Creating discrete tests that can be run more or less at the point of care is Genedrive's ambition. Established in 2000, the firm has also sought to distinguish itself in the molecular diagnostics market by going after opportunities where there is an unmet need that is underserved by entrenched players. "If Roche, Abbott, and Beckman Coulter are doing something, that isn't where we are going to go," said Budd of this strategy. "We are going to go places they don't go."

One such opportunity has been in neonatal testing, where the company has developed and launched an assay to prevent hearing loss in infants caused inadvertently by the prescription of broad-spectrum antibiotics. The test relies on a reverse-transcription loop mediated isothermal amplification approach to screen patients for MT-RNR1 m.1555A>G, a variant that predisposes carriers to hearing loss when prescribed gentamicin, a first-line antibiotic given to newborns admitted to intensive care units. The assay runs on the company's portable Genedrive System.
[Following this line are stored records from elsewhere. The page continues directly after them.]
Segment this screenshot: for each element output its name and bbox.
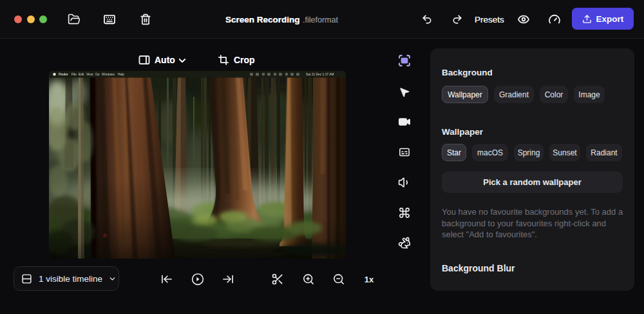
- svg-text:Windows: Windows: [102, 73, 115, 76]
- svg-text:File: File: [71, 73, 77, 76]
- svg-text:Help: Help: [118, 73, 124, 76]
- svg-text:Edit: Edit: [79, 73, 84, 76]
- svg-text:View: View: [86, 73, 93, 76]
- svg-text:Finder: Finder: [59, 73, 68, 76]
- svg-text:Go: Go: [95, 73, 100, 76]
- svg-text:Sat 21 Dec 1:17 AM: Sat 21 Dec 1:17 AM: [306, 73, 334, 76]
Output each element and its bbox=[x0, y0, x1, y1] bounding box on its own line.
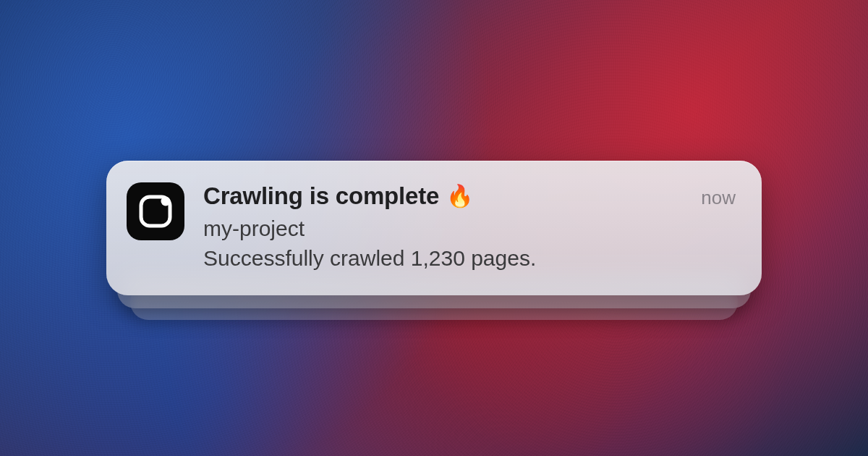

Genedrive gained a CE-IVD mark for its MT-RNR1 ID Kit in 2019, and the pharmacogenomic assay was at the center of a UK study that published its results earlier this year. The test was also mentioned in a NICE Medtech Innovation Briefing in March, and the institute soon after embarked on a DAP of Genedrive's test, which is scheduled to result in a guidance by September 2023.

Like the MT-RNR1 ID Kit, Genedrive's CYP2C19 kit will run on its Genedrive System, but relies on real-time PCR instead of RT-LAMP, Sarah Barnett, Genedrive's marketing director, said. The company has developed a new cartridge that will be run on the same system.

According to Barnett, the ideal outcome of the NICE assessment of CYP2C19 genotyping approaches would be the recommendation that Genedrive's test be used in routine care in the UK.

Budd affirmed that this is a possible outcome. "When NICE recommends that hospitals do something, they should do it," he said. "The fallback position is that hospitals say they don't have the money so they are not going to do it," he added. "But while you will not get universal uptake, you will get a certain level of adoption with a NICE recommendation."

He noted that the market for such a test is not solely within the UK. Budd pointed to a new paper in the Expert Review of Clinical Pharmacology that found that individuals of Han Chinese descent were more likely to experience vascular events when prescribed clopidogrel. But the company's initial regulatory strategy remains to obtain a CE-IVD mark, as well as a UKCA mark, under the UK's new regulation on IVDs.

There are also opportunities for Genedrive's test beyond genotyping stroke patients. Budd said that CYP2C19 variants are involved in other drug metabolite interactions. A 2019 study published in Psychiatry Research, for example, found that CYP2C19 genotyping improved the prescription of antidepressant and antipsychotic therapies and thus better patient outcomes.

"This is the type of test that allows you to expand into lots of indications," remarked Budd. "It's quite a cool technology to be working on."